> [Task objective]
Take the line with "وتطرق إلى أسلوب" and the rest of the lines after it, to the end of the entries, and restate them exactly.

++++++++++++++++++++

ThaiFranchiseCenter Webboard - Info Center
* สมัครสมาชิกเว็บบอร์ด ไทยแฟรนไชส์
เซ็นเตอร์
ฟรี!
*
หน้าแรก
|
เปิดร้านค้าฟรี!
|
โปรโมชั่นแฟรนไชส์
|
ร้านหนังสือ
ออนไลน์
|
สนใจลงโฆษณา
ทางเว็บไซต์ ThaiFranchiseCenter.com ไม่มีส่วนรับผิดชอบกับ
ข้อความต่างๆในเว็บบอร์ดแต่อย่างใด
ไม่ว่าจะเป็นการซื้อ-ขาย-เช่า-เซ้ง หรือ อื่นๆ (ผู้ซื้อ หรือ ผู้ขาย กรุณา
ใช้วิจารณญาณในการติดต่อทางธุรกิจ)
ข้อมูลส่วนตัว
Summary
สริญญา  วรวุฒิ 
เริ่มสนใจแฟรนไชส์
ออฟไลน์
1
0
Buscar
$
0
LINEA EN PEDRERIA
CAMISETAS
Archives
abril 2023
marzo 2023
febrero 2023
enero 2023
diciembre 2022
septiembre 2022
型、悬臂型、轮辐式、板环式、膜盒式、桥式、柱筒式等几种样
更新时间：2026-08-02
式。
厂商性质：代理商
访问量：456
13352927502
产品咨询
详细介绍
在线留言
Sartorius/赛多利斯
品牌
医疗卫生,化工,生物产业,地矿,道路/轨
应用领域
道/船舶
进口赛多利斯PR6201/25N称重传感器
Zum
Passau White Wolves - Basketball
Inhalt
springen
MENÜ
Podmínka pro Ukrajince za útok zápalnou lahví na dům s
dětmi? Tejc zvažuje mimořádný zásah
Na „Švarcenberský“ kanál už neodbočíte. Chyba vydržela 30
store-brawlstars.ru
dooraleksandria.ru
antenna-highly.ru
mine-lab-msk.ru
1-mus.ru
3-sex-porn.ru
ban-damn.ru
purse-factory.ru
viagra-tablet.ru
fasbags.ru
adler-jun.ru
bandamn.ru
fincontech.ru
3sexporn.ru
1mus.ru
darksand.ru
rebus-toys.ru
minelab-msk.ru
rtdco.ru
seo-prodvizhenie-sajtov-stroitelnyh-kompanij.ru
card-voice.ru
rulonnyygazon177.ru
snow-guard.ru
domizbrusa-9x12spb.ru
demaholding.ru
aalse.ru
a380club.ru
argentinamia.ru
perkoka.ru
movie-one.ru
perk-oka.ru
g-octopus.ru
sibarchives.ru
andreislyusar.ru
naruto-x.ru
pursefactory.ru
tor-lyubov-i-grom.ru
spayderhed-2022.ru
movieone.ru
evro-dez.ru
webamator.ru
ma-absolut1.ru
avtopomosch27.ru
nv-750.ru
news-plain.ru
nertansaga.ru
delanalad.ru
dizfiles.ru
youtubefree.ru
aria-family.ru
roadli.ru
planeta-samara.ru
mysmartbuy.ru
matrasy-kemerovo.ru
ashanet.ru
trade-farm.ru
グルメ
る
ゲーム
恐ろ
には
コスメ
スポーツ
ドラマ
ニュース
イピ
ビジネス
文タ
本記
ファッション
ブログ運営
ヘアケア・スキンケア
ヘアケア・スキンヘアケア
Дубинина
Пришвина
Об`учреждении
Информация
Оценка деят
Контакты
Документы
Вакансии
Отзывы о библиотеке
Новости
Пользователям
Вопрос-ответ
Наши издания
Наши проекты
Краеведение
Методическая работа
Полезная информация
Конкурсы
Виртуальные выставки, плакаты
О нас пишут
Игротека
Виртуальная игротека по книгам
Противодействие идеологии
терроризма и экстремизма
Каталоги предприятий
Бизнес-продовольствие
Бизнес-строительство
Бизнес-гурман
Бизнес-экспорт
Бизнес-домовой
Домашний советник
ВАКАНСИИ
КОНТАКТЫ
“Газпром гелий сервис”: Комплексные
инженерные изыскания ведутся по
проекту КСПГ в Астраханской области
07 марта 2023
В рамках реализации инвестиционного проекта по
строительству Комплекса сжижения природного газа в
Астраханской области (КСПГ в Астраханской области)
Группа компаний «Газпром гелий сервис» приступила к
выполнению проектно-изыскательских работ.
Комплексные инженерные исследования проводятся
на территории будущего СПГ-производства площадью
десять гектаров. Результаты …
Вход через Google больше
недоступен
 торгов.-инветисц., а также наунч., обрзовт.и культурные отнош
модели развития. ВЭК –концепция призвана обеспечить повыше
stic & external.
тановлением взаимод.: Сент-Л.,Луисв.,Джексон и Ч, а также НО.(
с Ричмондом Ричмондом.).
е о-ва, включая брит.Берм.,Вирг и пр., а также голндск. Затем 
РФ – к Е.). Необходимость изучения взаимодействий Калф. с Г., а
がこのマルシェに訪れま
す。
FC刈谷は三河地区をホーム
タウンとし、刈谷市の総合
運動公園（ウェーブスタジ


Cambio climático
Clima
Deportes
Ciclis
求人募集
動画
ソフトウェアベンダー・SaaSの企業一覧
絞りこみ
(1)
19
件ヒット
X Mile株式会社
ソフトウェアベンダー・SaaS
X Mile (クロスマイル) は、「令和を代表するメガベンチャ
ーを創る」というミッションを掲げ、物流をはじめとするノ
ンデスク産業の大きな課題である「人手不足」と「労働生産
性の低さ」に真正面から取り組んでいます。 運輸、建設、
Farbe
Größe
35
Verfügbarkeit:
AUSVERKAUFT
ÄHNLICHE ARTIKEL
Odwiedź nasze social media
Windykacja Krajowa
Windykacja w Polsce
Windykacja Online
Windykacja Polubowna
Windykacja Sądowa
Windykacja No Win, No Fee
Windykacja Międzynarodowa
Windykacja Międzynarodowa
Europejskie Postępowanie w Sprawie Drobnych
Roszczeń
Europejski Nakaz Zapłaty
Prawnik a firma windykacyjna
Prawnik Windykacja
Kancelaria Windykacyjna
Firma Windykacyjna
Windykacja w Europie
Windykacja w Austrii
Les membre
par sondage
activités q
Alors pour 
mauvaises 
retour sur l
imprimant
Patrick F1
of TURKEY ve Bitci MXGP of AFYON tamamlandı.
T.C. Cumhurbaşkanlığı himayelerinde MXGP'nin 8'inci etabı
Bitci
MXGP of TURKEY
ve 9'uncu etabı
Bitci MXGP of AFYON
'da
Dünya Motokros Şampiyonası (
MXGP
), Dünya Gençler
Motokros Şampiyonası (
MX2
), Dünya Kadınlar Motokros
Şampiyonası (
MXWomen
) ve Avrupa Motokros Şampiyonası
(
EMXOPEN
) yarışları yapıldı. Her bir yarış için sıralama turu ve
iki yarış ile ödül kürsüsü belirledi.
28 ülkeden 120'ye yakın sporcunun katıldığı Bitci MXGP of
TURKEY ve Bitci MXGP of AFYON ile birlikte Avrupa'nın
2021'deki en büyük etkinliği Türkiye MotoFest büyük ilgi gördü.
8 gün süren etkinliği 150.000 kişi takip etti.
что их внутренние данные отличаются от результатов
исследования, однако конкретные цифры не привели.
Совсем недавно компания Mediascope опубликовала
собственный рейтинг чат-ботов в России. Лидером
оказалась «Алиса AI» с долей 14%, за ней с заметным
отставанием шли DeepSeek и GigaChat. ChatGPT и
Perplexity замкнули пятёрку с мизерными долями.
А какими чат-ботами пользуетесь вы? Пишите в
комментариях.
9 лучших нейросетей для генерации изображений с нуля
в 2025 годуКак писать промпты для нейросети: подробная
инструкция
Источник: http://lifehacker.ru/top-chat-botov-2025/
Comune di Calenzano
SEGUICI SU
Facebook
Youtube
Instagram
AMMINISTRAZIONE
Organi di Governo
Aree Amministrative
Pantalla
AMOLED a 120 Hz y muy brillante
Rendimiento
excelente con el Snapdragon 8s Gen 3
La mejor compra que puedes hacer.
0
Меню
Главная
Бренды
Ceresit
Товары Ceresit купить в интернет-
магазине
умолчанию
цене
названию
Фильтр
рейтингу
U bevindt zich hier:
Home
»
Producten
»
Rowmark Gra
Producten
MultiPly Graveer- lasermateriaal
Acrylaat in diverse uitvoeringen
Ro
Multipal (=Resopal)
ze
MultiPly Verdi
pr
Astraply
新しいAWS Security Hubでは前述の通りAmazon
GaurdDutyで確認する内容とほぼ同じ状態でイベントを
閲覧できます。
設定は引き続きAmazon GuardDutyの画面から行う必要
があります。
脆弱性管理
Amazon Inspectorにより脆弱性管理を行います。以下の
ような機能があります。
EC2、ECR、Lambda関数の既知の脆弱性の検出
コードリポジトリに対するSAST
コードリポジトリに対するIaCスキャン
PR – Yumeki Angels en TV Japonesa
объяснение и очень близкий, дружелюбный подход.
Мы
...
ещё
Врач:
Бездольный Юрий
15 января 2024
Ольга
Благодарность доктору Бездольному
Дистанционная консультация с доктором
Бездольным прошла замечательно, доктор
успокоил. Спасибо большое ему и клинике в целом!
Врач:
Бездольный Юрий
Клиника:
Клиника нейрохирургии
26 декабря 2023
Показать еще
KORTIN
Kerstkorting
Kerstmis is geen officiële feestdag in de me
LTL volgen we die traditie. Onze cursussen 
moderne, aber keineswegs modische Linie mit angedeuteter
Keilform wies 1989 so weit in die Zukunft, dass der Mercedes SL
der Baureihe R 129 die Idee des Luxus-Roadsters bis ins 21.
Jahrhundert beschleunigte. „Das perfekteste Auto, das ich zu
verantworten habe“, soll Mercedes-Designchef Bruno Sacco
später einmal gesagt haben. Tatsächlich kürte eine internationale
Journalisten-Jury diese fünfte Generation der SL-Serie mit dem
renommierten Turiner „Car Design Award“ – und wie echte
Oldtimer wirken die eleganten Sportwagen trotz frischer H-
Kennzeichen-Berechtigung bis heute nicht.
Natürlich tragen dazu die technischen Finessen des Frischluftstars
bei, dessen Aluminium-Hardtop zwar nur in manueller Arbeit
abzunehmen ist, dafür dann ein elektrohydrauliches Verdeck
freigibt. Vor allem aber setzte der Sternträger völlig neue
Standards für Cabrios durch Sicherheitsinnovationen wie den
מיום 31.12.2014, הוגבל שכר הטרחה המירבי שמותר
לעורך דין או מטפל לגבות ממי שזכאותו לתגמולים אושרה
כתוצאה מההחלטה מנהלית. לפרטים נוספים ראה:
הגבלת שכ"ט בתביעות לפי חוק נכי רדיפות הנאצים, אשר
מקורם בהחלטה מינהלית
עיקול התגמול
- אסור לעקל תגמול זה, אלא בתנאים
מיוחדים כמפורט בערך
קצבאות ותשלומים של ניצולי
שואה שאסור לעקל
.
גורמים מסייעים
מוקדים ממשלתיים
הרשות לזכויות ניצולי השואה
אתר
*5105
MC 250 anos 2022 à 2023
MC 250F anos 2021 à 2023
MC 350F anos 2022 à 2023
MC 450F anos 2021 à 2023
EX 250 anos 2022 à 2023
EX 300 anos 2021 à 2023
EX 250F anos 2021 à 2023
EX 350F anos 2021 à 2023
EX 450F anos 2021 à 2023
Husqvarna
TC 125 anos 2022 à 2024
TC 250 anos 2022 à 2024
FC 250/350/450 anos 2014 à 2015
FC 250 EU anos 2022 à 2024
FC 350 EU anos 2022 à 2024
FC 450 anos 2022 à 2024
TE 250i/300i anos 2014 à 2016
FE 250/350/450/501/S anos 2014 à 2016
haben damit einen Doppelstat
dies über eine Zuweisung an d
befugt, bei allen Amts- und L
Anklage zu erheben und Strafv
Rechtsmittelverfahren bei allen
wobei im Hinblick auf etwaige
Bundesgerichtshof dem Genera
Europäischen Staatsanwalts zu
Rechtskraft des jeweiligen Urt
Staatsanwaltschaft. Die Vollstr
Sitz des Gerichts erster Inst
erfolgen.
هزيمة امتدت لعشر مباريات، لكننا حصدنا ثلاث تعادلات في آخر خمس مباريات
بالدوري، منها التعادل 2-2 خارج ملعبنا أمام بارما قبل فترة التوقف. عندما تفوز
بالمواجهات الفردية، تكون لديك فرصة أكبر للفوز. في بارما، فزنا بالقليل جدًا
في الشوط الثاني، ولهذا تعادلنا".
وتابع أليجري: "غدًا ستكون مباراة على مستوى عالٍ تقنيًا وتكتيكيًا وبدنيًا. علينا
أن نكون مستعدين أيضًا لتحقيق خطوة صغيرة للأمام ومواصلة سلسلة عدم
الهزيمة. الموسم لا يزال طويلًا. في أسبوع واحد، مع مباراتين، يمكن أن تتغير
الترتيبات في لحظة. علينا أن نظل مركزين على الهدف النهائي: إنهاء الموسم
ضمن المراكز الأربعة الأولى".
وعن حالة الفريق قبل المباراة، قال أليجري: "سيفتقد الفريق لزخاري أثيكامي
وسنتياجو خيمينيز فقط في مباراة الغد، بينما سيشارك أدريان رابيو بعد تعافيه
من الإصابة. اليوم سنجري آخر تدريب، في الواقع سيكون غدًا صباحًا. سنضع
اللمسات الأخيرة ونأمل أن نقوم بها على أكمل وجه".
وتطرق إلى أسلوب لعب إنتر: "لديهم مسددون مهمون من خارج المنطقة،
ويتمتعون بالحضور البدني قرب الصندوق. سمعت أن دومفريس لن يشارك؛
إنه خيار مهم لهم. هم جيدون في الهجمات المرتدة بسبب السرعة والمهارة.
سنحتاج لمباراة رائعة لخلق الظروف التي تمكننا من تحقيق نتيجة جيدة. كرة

++++++++++++++++++++

> [Exercise result]
وتطرق إلى أسلوب لعب إنتر: "لديهم مسددون مهمون من خارج المنطقة،
ويتمتعون بالحضور البدني قرب الصندوق. سمعت أن دومفريس لن يشارك؛
إنه خيار مهم لهم. هم جيدون في الهجمات المرتدة بسبب السرعة والمهارة.
سنحتاج لمباراة رائعة لخلق الظروف التي تمكننا من تحقيق نتيجة جيدة. كرة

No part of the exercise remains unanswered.